> **WORK REQUIRED**
Filter the records for "icon" and keep each line that has it.
***
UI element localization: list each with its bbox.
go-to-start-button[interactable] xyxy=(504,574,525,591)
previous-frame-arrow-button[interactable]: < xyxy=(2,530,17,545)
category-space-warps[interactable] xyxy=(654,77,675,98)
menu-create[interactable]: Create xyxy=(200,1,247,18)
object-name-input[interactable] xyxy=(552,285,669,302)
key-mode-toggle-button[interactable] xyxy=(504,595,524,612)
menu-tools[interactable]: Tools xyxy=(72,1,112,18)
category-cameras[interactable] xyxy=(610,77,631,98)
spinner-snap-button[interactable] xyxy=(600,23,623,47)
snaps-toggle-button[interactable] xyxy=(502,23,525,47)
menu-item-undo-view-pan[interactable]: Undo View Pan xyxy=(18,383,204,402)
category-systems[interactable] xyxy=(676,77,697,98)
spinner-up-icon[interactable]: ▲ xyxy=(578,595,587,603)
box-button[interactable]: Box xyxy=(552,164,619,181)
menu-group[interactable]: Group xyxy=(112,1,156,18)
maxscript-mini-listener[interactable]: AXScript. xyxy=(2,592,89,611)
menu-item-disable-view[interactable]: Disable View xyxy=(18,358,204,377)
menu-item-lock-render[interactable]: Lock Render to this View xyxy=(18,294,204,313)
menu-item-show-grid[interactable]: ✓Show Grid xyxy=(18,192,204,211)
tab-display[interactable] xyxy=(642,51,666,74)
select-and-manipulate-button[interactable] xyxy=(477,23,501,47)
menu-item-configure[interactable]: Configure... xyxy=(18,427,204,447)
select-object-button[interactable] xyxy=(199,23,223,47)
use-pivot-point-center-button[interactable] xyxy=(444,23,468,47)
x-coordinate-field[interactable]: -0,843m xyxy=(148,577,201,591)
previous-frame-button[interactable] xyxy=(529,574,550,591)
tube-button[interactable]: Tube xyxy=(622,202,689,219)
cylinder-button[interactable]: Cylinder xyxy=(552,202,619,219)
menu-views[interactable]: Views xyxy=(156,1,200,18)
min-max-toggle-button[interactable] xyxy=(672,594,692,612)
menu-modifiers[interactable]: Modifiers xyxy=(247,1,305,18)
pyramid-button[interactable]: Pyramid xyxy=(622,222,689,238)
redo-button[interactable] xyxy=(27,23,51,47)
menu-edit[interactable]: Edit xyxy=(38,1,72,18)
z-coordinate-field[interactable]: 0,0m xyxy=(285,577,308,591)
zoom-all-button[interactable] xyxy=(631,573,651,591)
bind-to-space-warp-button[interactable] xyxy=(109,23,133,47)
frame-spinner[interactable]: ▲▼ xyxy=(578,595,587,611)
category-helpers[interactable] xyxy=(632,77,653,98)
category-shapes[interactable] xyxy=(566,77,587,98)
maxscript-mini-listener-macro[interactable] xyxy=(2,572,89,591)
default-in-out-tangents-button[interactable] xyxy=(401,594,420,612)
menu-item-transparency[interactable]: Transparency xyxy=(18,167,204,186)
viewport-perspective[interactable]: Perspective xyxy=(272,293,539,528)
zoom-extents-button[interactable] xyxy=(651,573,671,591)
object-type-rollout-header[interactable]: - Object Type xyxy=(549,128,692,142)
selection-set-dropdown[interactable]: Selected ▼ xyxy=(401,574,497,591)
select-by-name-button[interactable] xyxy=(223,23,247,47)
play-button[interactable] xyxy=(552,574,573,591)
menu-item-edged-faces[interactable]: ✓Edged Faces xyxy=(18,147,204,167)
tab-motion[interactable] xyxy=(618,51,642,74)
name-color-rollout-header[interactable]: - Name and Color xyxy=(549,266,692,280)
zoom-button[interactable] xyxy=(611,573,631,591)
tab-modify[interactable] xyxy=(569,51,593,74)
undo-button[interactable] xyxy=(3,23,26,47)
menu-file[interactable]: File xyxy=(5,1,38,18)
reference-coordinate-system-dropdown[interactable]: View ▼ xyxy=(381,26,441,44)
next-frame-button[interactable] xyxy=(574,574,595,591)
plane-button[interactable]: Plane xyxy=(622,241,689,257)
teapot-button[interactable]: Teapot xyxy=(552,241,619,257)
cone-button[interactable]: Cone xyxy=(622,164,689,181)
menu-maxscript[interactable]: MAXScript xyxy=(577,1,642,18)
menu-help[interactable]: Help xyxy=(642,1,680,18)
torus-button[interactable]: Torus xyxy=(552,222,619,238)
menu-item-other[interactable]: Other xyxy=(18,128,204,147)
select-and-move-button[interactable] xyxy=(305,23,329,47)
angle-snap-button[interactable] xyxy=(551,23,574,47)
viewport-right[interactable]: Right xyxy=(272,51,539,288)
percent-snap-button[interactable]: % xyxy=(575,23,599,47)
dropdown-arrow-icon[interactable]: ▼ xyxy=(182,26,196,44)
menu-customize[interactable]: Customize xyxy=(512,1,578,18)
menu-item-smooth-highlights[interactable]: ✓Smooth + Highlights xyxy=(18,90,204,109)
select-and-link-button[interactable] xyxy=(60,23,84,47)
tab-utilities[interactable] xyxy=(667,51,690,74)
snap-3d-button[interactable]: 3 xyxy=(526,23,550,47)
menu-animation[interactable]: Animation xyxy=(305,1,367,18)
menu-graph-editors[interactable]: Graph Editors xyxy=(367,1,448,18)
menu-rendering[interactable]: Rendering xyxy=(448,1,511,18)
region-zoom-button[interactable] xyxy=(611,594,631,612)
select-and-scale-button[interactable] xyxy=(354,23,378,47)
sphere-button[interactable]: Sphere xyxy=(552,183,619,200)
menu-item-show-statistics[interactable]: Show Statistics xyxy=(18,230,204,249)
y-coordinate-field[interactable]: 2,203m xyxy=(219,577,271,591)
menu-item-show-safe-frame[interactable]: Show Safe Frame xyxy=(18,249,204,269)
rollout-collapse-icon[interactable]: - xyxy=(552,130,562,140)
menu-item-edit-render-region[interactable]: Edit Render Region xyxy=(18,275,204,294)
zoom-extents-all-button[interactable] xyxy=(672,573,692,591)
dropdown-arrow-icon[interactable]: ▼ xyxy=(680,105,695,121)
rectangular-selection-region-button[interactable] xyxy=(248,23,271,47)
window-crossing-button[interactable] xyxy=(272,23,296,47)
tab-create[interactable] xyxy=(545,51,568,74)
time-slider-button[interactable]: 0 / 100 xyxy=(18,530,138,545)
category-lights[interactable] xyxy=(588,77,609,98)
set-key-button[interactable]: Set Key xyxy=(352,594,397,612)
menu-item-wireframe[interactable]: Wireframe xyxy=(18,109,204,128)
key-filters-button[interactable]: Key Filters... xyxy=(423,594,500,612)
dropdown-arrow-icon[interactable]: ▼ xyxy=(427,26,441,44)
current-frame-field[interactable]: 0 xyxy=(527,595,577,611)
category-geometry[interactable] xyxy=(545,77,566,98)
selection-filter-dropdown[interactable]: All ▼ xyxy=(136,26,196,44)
***
> **ANSWER TO THIS PROBLEM**
spinner-up-icon[interactable]: ▲ xyxy=(578,595,587,603)
dropdown-arrow-icon[interactable]: ▼ xyxy=(182,26,196,44)
rollout-collapse-icon[interactable]: - xyxy=(552,130,562,140)
dropdown-arrow-icon[interactable]: ▼ xyxy=(680,105,695,121)
dropdown-arrow-icon[interactable]: ▼ xyxy=(427,26,441,44)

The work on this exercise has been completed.